That was the last time I saw her.
Her association punctuates my childhood. Memories big and small sprinkle along my growing path. she was in the background as my first decade moulded. She taught me..some lessons in the school campus and some out of it. The fun ones, the tender ones. The ones that form a part of my life's simple chronicles. Those stories that my mom, my aunt and her whispered to each other..the 'grown up woes', the ubiquitous battles of womankind that somehow made way to my innocent, curious ears. Her baby arrived somewhat late on the timeline. 'Mid thirties, poor woman' random people showered unwanted pity. Even at my age back then, it was quiet obvious to me that she commanded envy from her peers, probably because of her beauty, or her affluence or the looks and career of her Captian husband. When the tiny bundle arrived, her man was sailing on the seas. She took it all with a resilient smile. Sometimes I used to catch her sobbing, specially after she would wait in our living room for painful hours, awaiting the analog phone to screech through the suspense. "Will he or won't he?" when the call finally arrived, the air around us used to ease a bit. I used to catch collective sighs of family members around me that waited with her, for her! Her voice used to break a little , shake a little and once the brief call was over..she used to sit down with her face burried into her palms, sobbing softly, sounding like a new born kitten. " He is safe, he is safe" she used to repeat, wiping her tears, inabsolute relief.

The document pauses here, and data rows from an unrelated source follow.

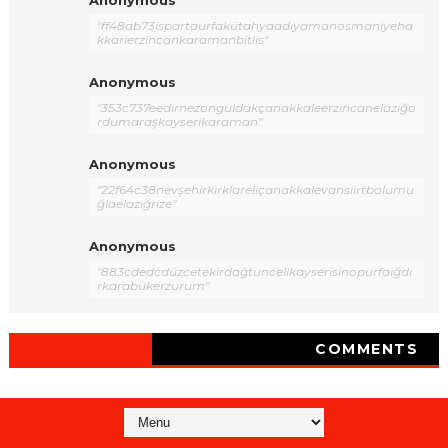
"ff48ab73ispartaurfakütahyaadıyamanosmaniyeha
kkarierzincankaramanbitlis"
Anonymous
"353c737eedirnezonguldakçanakkaleerzincanelazığo
rdumaraşkayserikaraman"
Anonymous
"22f64c38nevşehirkırklareliçanakkalevansiirtbolumu
ğlaelazığrize"
Anonymous
"883cdedcdüzcetekirdağtuncelikayserisinopurfaiğdı
rkarabükerzurum"
COMMENTS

She was perhaps my sneak preview into womanhood. She cared for me tenderly.
Fashion advice, choosing nail polish, talking about crushes, giggles...it was all teeny tiny memories after memories. As I grew up and got married and left my place, I used to see her once in a while, but the connect always happened instantly.

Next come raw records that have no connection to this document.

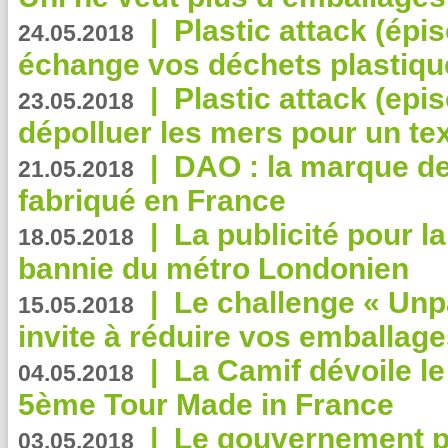
|
Plastic attack (épi
24.05.2018
échange vos déchets plastiqu
|
Plastic attack (epis
23.05.2018
dépolluer les mers pour un text
|
DAO : la marque de 
21.05.2018
fabriqué en France
|
La publicité pour la
18.05.2018
bannie du métro Londonien
|
Le challenge « Unp
15.05.2018
invite à réduire vos emballage
|
La Camif dévoile 
04.05.2018
5ème Tour Made in France
|
Le gouvernement p
03.05.2018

I heard of her passing shortly after having my second child last year. Her only kid barely hit twenties. Her loving spouse was left back to grieve. It rings fresh in my ears, her story about their wedding..her marriage picture placed on her fridge with that flashing joy of a handsome man and an ecstatic bride on his arm, smiling away through the layer of her transperant veil, that bouquet in her arms, held like a baby!
Beth Esda, their home that was lovingly built. Princy, their bundle of joy! Suddenly, memories of her flood my everyday!
Her name had a prestine tenderness to it. I can get a whiff of its fragrance even today. Sometimes, the name defines the person. Aunty Jasmine, we didn't believe in the same God nor we were tied by blood, but you will live on with me, within me - summing up a sweet part of my childhood.